There is another onerous incentive for America to wind up geopolitical tensions between Europe and Russia and thus give the NATO alliance a renewed license for its being. America is bankrupt. Washington can no longer afford to maintain its imperial garrisons that are NATO.
In an editorial on Obama’s European tour this week, the New York Times whips up the anti-Russian propaganda with reference to Putin’s «ruthless unpredictability» and European states living «within Russia’s shadow». The paper then builds on its own false premise with this assertion: «It clearly makes sense for NATO to strengthen its defenses… The challenge is to firmly and credibly signal an enduring commitment to defend [US] allies… That, in turn, will require NATO countries, many of which have cut military spending, to pitch in».
Then the Times went on to reveal the following telling calculation:
«In 2006, the 28 members of the alliance agreed to spend 2 per cent, a bare minimum, of their GDPs on defense. By 2012, only three besides the United States had met even that modest goal: Britain, Greece and Estonia. The burden borne by America has grown so disproportionate — from 50 per cent of NATO defense spending during the Cold War to 70 per cent today — that [US] Defense Secretary Chuck Hagel has warned that the alliance itself could be in trouble».
In other words, the US can no longer afford to prop up the NATO architecture that serves its geopolitical power projection. Washington’s hegemony is dependent on NATO’s expansion, but Washington, with more than $17 trillion in debt, can no longer afford the colossal bill.
Russia’s new trade and finance pacts with China, Kazakhstan, Belarus and other Eurasian partners are only reinforcing the precariousness of the US dollar and America’s chronic indebted condition.
This gives the real meaning to Obama’s words this week when he said: «We’ve been reminded of Russia’s [alleged] aggression in Ukraine; our free nations cannot be complacent in pursuit of the vision we share of a Europe that is whole and free and at peace».
The theme of offloading NATO costs was previewed by Obama in his address at West Point on 28 May when he emphasized the need for «multilateral military action» with «our allies», rather than the US «going it alone».
Ever since the Ukraine crisis erupted at the end of last year, American officials, from Obama down, have been continually chiding European members of NATO to «pitch in» and «pull their weight» with increased military spending.

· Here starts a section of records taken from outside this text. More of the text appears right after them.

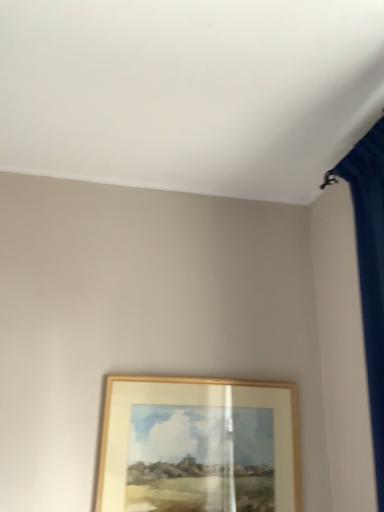 In order to face gold wooden picture frame at lower center, should I rotate leftwards or rightwards?

Rotate right and turn 1.403 degrees.

You are a GUI agent. You are given a task and a screenshot of the screen. Output one action in this format:
    pyautogui.click(x=<x>, y=<y>)
    Task: Click on the gold wooden picture frame at lower center
    
    Given the screenshot: What is the action you would take?
    pyautogui.click(x=198, y=446)

The image size is (384, 512). Describe the element at coordinates (198, 446) in the screenshot. I see `gold wooden picture frame at lower center` at that location.

What is the approximate width of gold wooden picture frame at lower center?

It is 2.02 inches.

I want to click on gold wooden picture frame at lower center, so click(x=198, y=446). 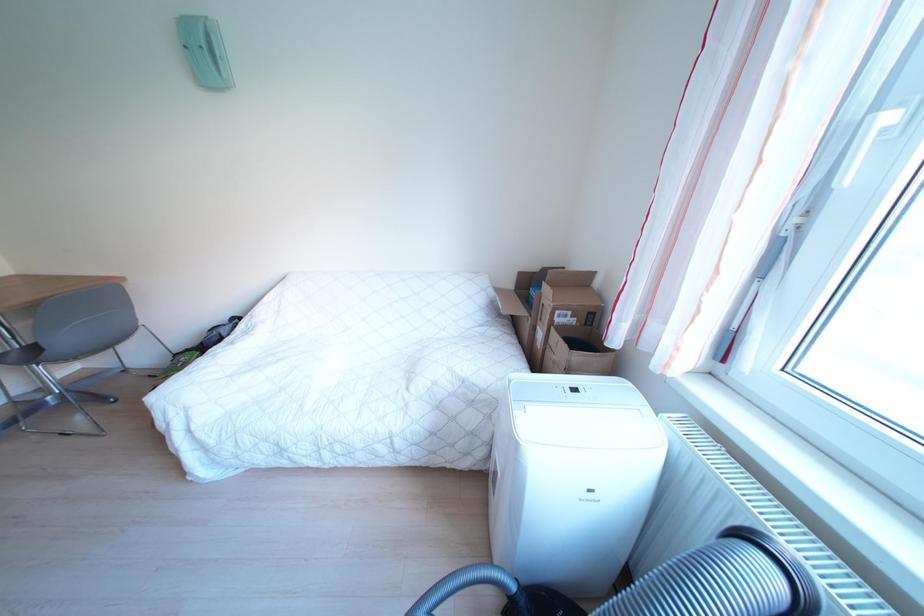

The American empire has been stretched to fatal over-reach with a military spend that is unsustainable and indeed unbearable given the bankrupt state of US capitalism. And now America wants others to pay the financial cost for the NATO monstrosity that underpins US transatlantic imperialism. It can only pull that chicanery off by inflating purported dangers and threats to Europe and fellow NATO members. As in the old days of the Cold War, Russia is once again being cast as the spectre to scare Europe with and from which the «poor little, defenceless Europeans» will flock to benevolent Uncle Sam for protection.
This is the kind of bogeyman charade that works on little children. Why adult European leaders continue to buy into this patently ridiculous scam is astonishing. America wants Europe to pay for its profligacy and its bankrupt empire of domination, even if that means European economies being drained for the benefit of US militarism and being pushed into an unnecessary war with Russia.
Russia is not the bogeyman; but America is a veritable monster. Let’s get real.